The crash course spans six hours and three facilities and includes lectures and exhibits on the evils of psychiatry, drug abuse, and illiteracy ("crimes against humanity," Cruise calls them); a swing through the church’s Celebrity Centre International; and "a gift from Tom"—a pricey black nylon computer bag with a card embossed with TOM CRUISE on one side and your name on the other. Inside are various Scientology materials and DVDs, including This is Scientology and How to Use Dianetics, plus a bright-orange pamphlet titled The Way to Happiness, whose cover features in large letters the sentiment YOUR HAPPINESS MEANS THE WORLD TO ME, with Cruise’s name printed beneath it. There’s also a wrapped and ribboned box containing a plasticized Code of Honor—Scientology’s equivalent of the Ten Commandments, only they have 15. It is the same plaque Cruise sent to industry executives for the holidays. Among the precepts:
3. Never desert a group to which you owe your support.
5. Never need praise, approval or sympathy.
6. Never compromise with your own reality.
8. Do not give or receive communication unless you yourself desire it.
12. Never fear to hurt another in a just cause.

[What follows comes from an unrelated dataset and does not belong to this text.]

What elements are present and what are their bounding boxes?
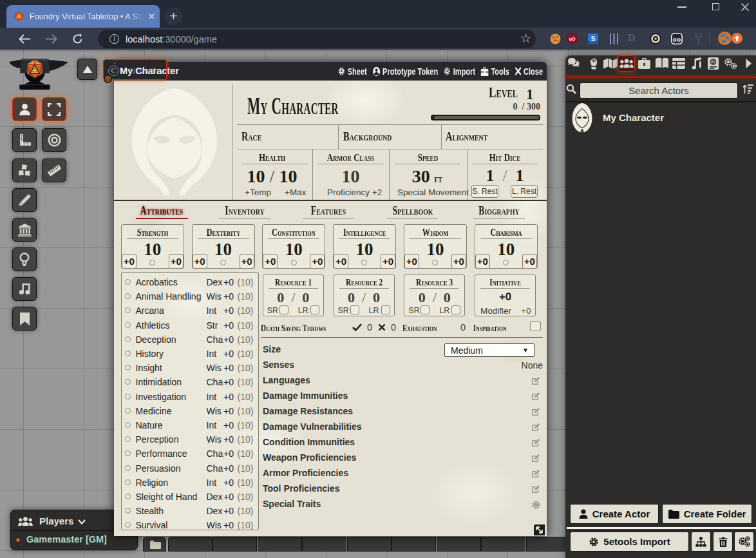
svg-text:uO: uO — [569, 37, 576, 41]
svg-text:S: S — [591, 35, 596, 43]
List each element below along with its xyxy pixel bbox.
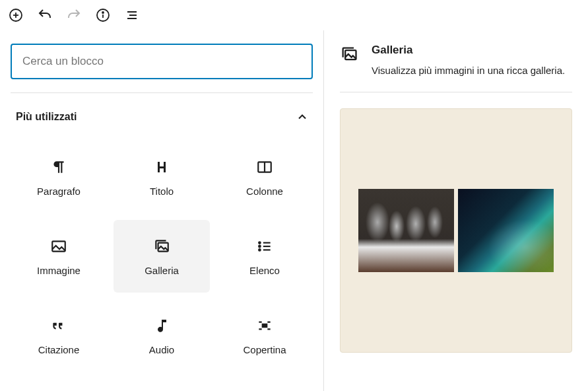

13. Don’t desire to be liked or admired.

Cruise’s amped-up openness about his beliefs and willingness to spread Hubbard-brand happiness were very much in evidence during the filming of War of the Worlds, where he pitched a Scientology tent staffed by "volunteer ministers"—well-groomed men in suits offering "assists" to anyone on the cast and crew. Justin Chatwin, who plays Cruise’s son in the movie, jokingly called them Men in Black, but was not above exploring what they had to offer.